## Work to complete:
Copy each line of the entries that contains the word "suction".

## Information given:
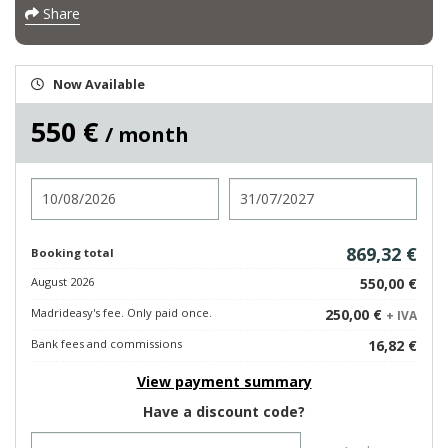
Share
Now Available
550 €
/ month
Check in
Check out
869,32 €
Booking total
August 2026
550,00 €
Madrideasy's fee. Only paid once.
250,00 €
+ IVA
Bank fees and commissions
16,82 €
View payment summary
Have a discount code?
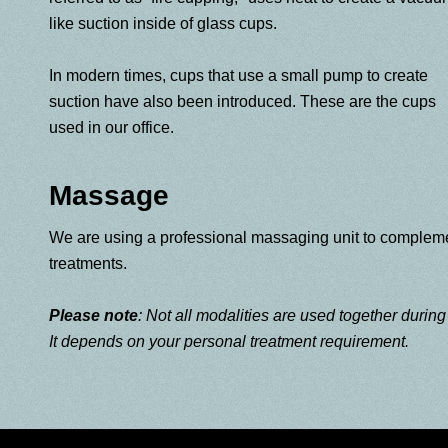
like suction inside of glass cups.
In modern times, cups that use a small pump to create
suction have also been introduced. These are the cups
used in our office.
Massage
We are using a professional massaging unit to complem
treatments.
Please note
: Not all modalities are used together durin
It depends on your personal treatment requirement.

## Exercise result:
like suction inside of glass cups.
suction have also been introduced. These are the cups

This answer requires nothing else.